China’s abstention at the UN General Assembly is unsurprising. Beijing does not want to cross Moscow; the Kremlin and Zhongnanhai are global partners. There are rumors that President Putin coordinated Ukraine’s invasion with President Xi. Although this is probably not true, it can be assumed that the Chinese side was informed at an early stage. In addition to these ties, China has several tangible interests at play.
First, Beijing wants to weaken the West. An embarrassment for the U.S. and the West would help China in its efforts to become the global hegemon. It would also show its Eastern European “partner countries” that the EU cannot defend them. (In recent months, there have been some difficulties with the China-led group of 16+1, the Eastern European group of countries with stronger ties to Beijing. Lithuania has even left the group.) Chinese leadership is also interested in seeing whether the Kremlin’s military doctrine will work in the event of an attack.
India appears to be the only country taking both sides. New Delhi relies primarily on weapons and military inventory from Russia. It is concerned that the alliance between Russia and China could become so strong that India would be left out in the cold. Over the last two years, clashes between China and India have intensified, with several skirmishes at various points along the border leading to casualties on both sides.
Outside the ivory tower of international diplomacy, condemnation means nothing.
However, in parallel India is moving closer and closer to the West. Economic ties have grown stronger, and so has security cooperation. Collaboration with the U.S., Australia, and the United Kingdom is becoming more frequent. The India-Japan axis has functioned well for years. In general, New Delhi wants a multipolar world.
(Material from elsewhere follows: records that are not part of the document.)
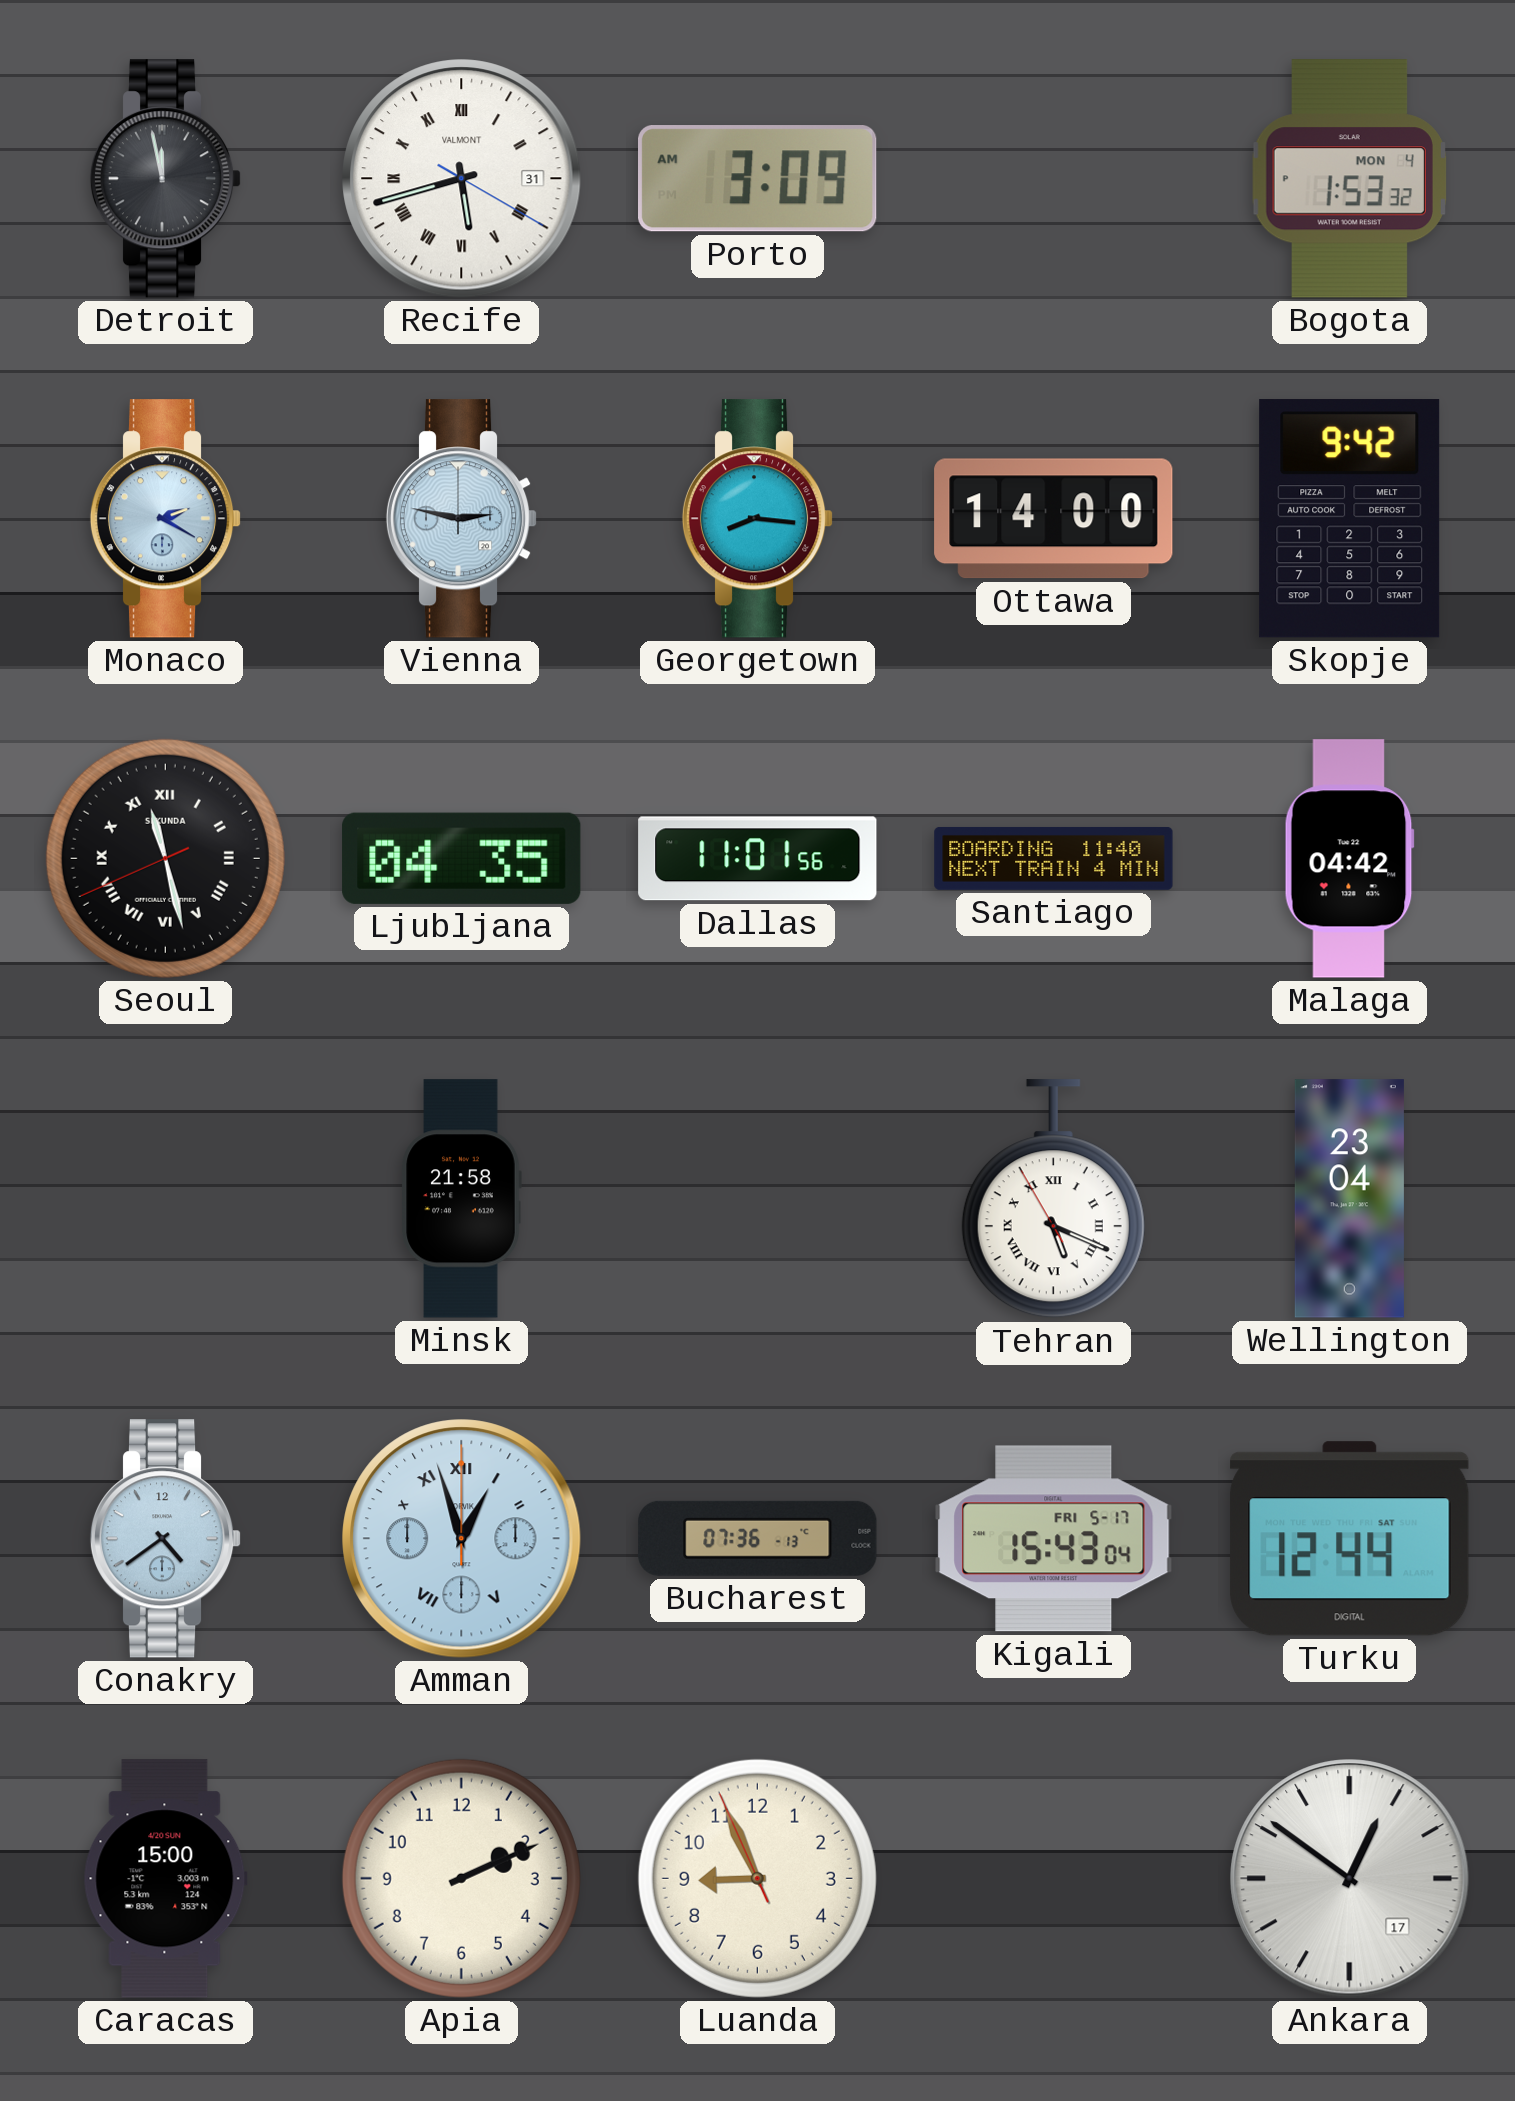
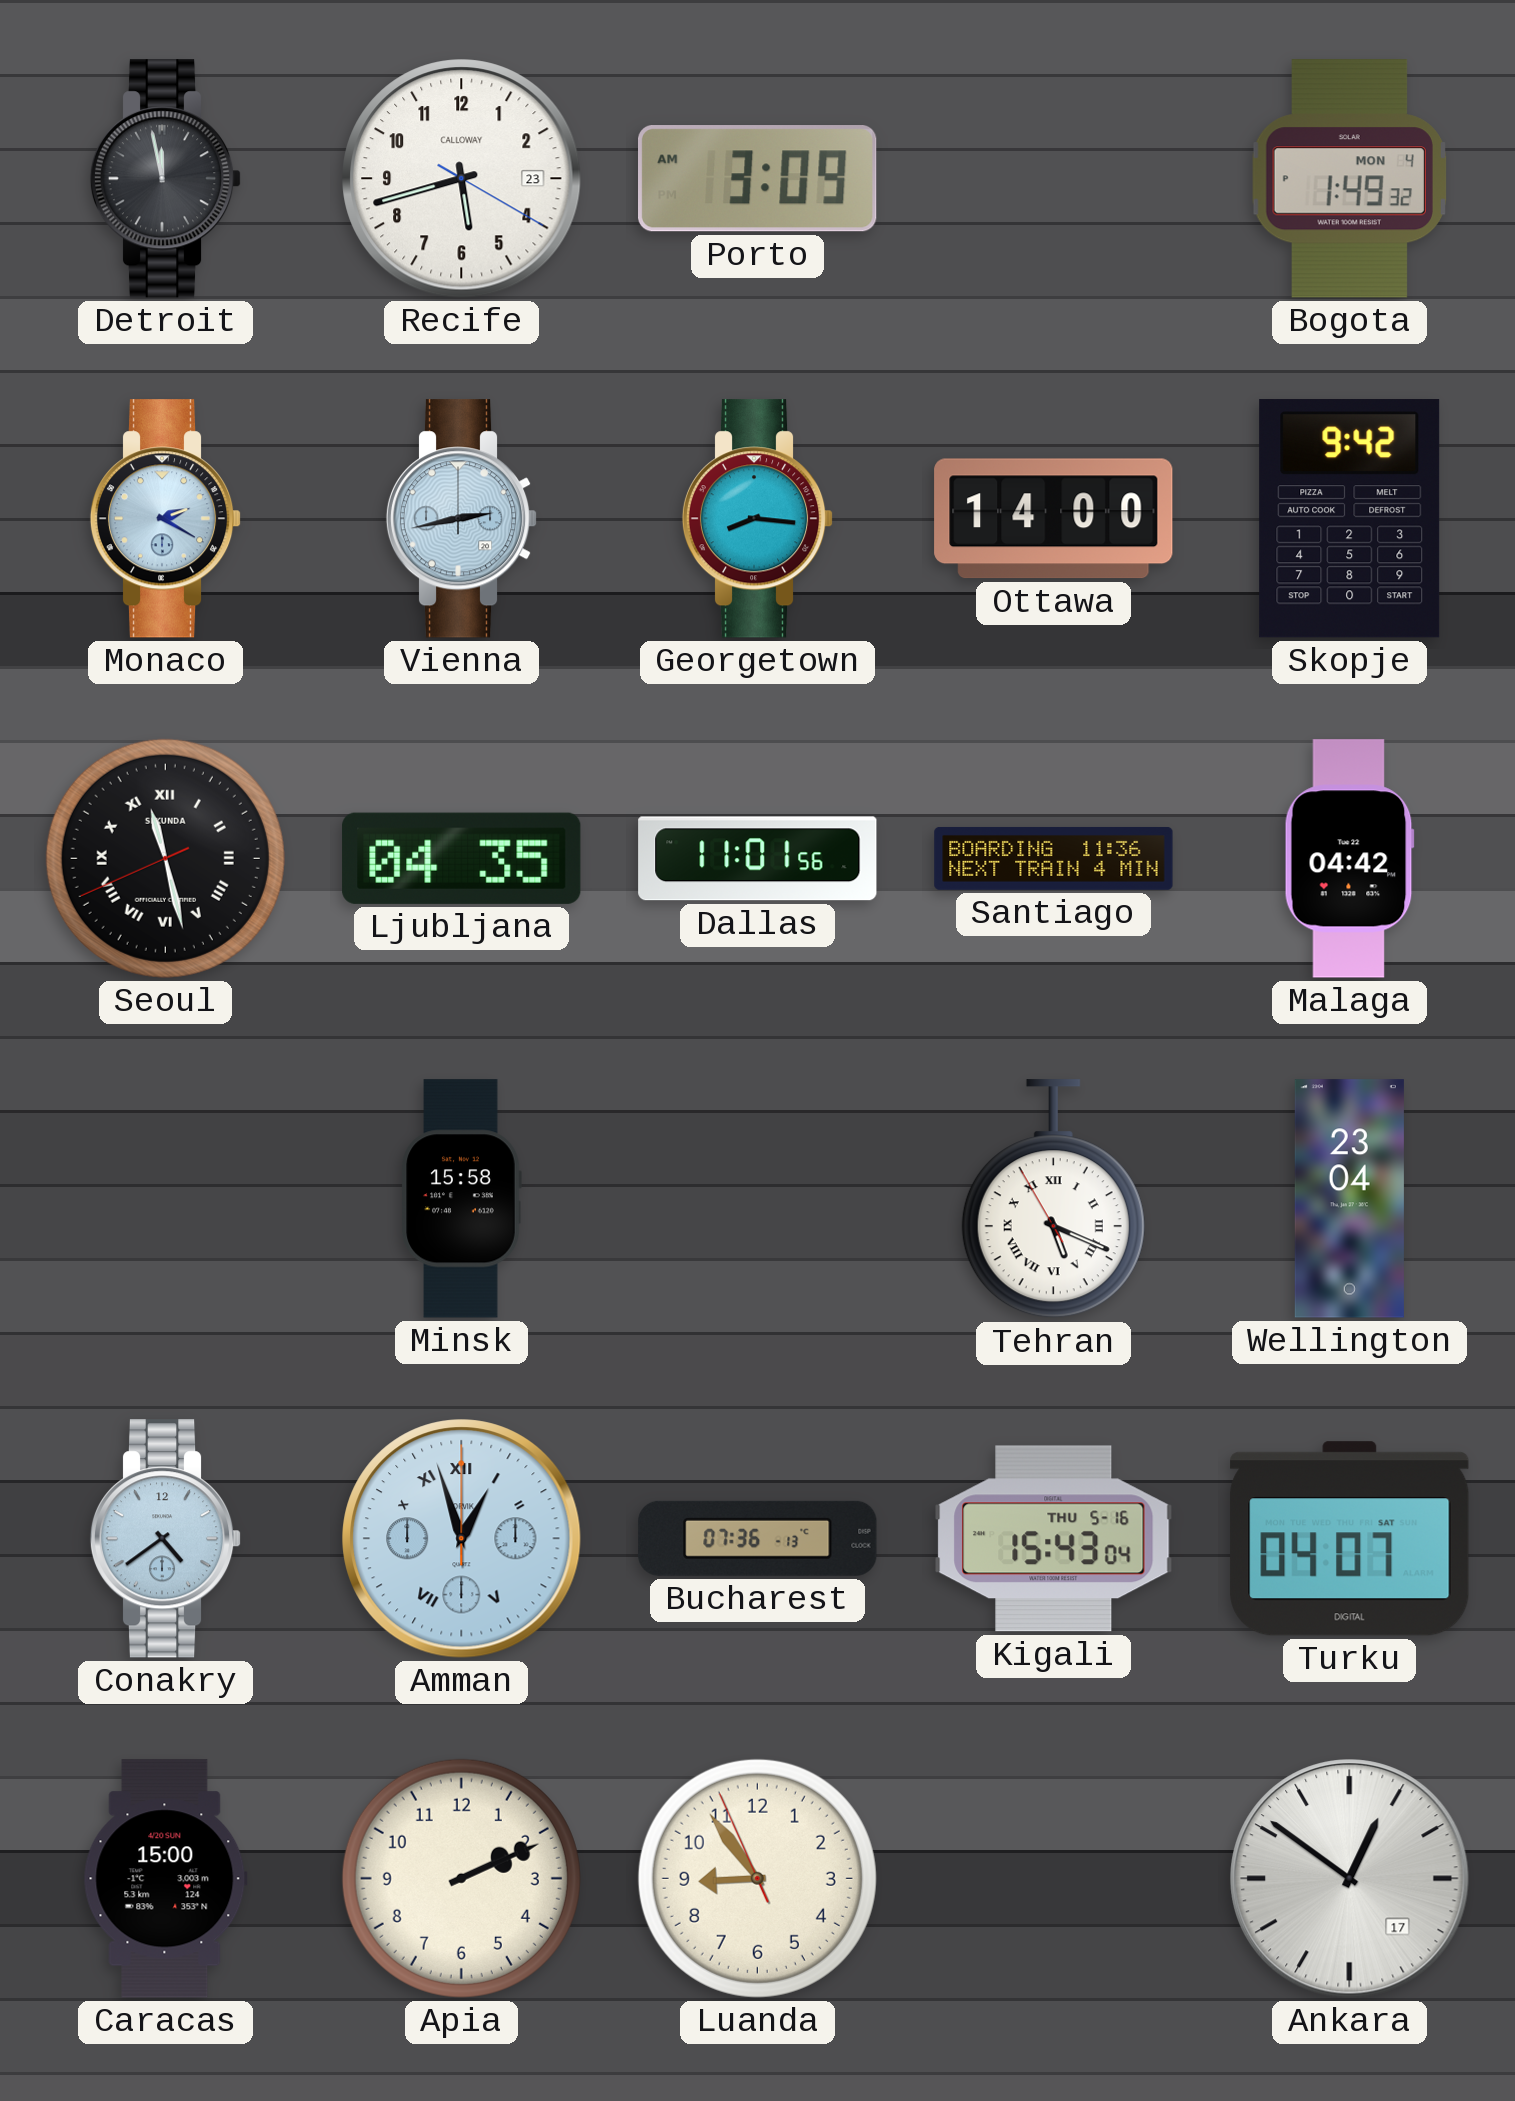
Recife date: 31 -> 23
Recife numerals: Roman -> Arabic
Recife brand: VALMONT -> CALLOWAY
Bogota: 1:53 -> 1:49
Vienna: 2:47 -> 2:43
Santiago: 11:40 -> 11:36
Minsk: 21:58 -> 15:58
Kigali date: FRI 5-17 -> THU 5-16
Turku: 12:44 -> 04:07
Luanda: 8:55 -> 8:53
The fact that the U.S., Russia, and China are keeping each other in check suits the Modi administration, which believes this increases the weight of secondary powers like Japan, Australia and India. Weakening or even condemning Russia would contradict this interest.
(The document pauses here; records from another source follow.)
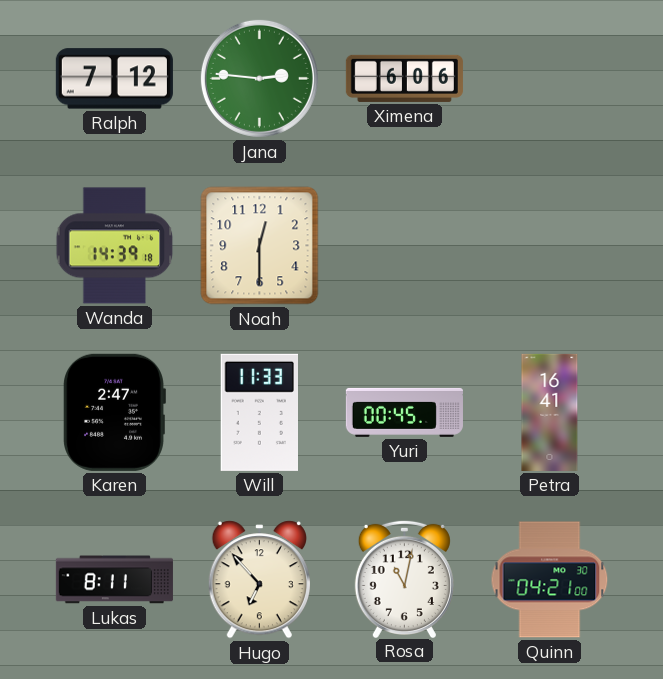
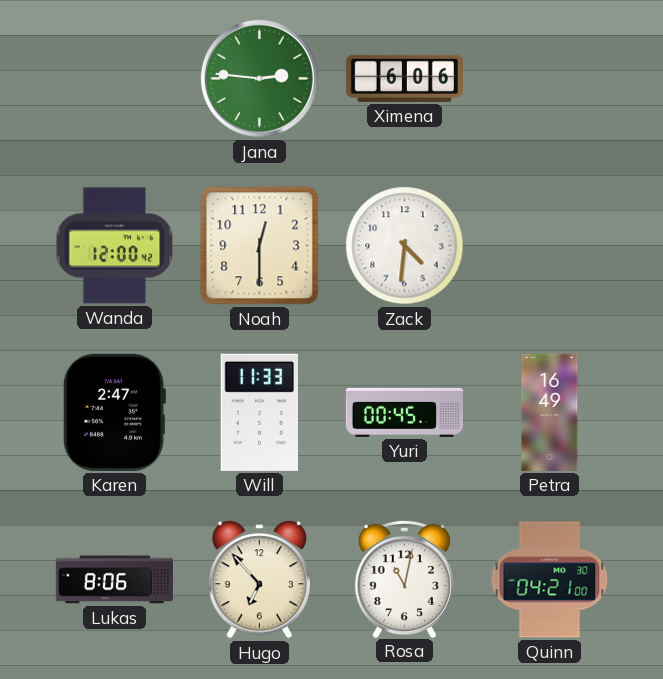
Ralph: 7:12 -> none
Wanda: 14:39 -> 12:00
Zack: none -> 4:31
Petra: 16:41 -> 16:49
Lukas: 8:11 -> 8:06
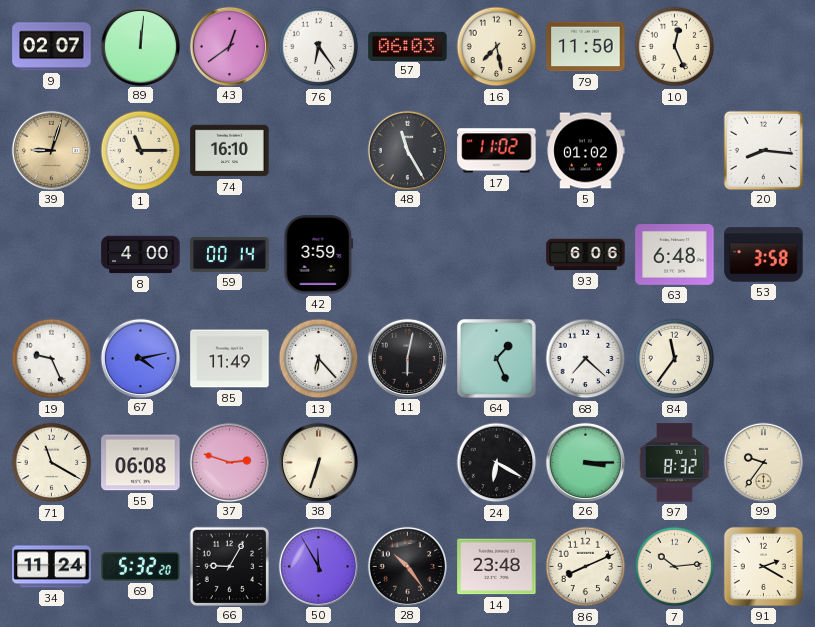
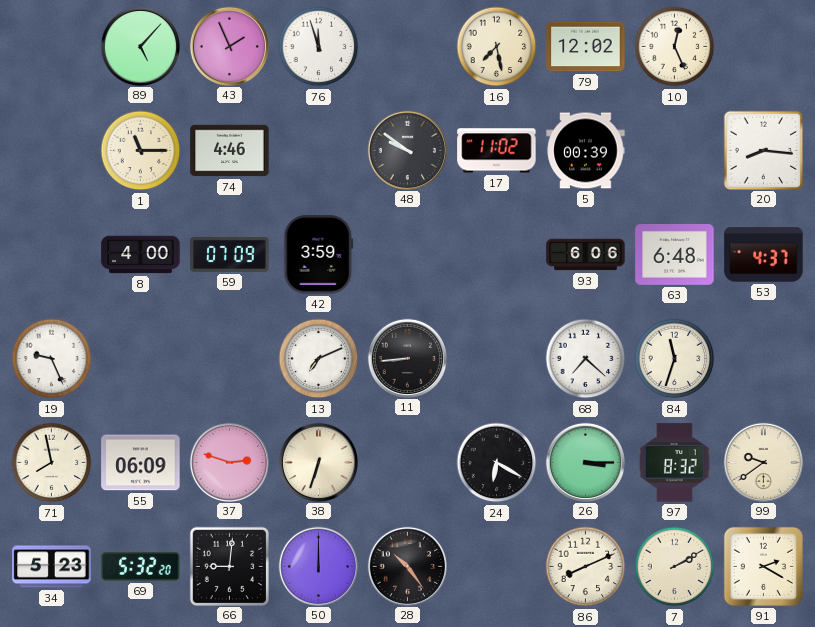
9: 02:07 -> none
89: 12:01 -> 5:07
43: 12:39 -> 1:56
76: 6:24 -> 11:57
57: 06:03 -> none
79: 11:50 -> 12:02
39: 9:03 -> none
74: 16:10 -> 4:46
48: 11:25 -> 9:51
5: 01:02 -> 00:39
59: 00:14 -> 07:09
53: 3:58 -> 4:37
67: 4:13 -> none
85: 11:49 -> none
13: 6:23 -> 7:11
11: 6:02 -> 8:44
64: 1:26 -> none
84: 11:36 -> 11:33
71: 11:20 -> 7:58
55: 06:08 -> 06:09
99: 9:36 -> 9:39
34: 11:24 -> 5:23
66: 9:05 -> 9:01
50: 11:55 -> 12:00
14: 23:48 -> none
7: 10:14 -> 2:10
Most scenarios are dependent on the positioning of Russia and China on one hand, and how much pressure the West applies on Asian countries on the other.
In a first scenario, Asian nations stick to their current alignment. This is the most probable course of events.
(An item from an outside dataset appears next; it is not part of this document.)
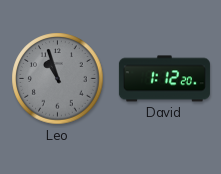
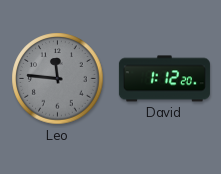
Leo: 10:57 -> 11:46
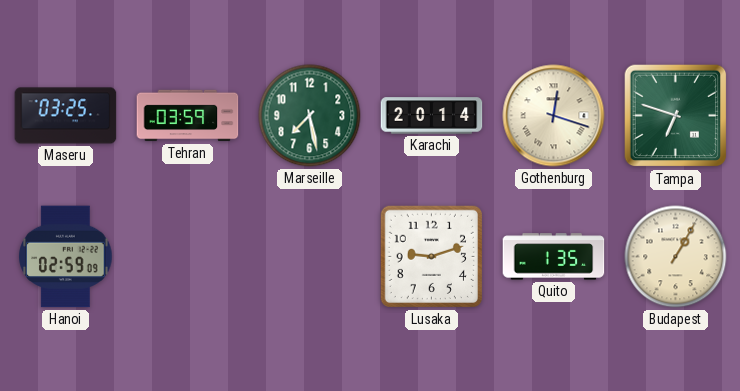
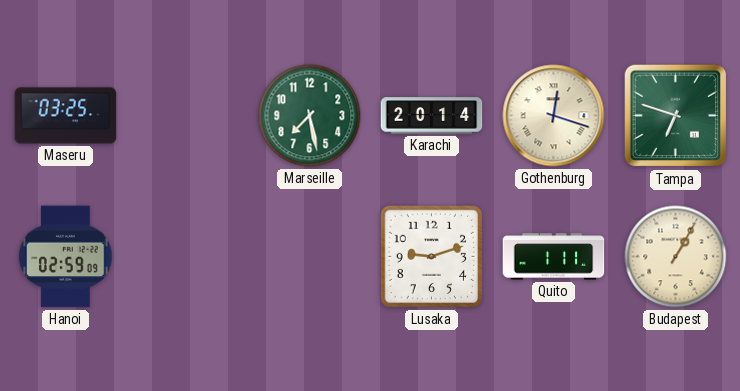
Tehran: 03:59 -> none
Quito: 1:35 -> 1:11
In a second scenario, Russia could attempt to extend its influence in Asia. In this case, a geopolitical bloc much similar to the defunct Soviet Union might emerge. This scenario is unlikely, since it is doubtful that Central Asian countries would run the risk of alienating China and India.
It is also possible that the West will exert pressure on Asian countries. This scenario is more probable than the previous one and less probable than the first. In this case, the geopolitical map would be redrawn. While some countries in Asia would find it difficult to clearly align themselves with the West because of their ties to China, others would opt for stronger alignment.
The second and third scenarios are less likely than the first one since a reshuffling of geopolitical alliances would come at risk for Russia, China, and the West. None of these powers are therefore willing to allow the conflict over Ukraine to spread to Asia. The war and related diplomatic activities are likely to remain confined to Europe.
Outside the ivory tower of international diplomacy, condemnation means nothing. For example, even Georgia and Japan will continue to find a modus vivendi with Russia despite having condemned Moscow at the UN. And Singapore, another condemner, will most likely not impose sanctions on Russia.
The most interesting feature of the vote in the UN General Assembly is that it offers a geopolitical snapshot of Asia – one that says more about broader alliances and trends than attitudes to the war in Ukraine. Asian countries’ relationships with Russia are complex and dynamic. They form a picture drawn by national interests – one where Ukraine is not even a brushstroke.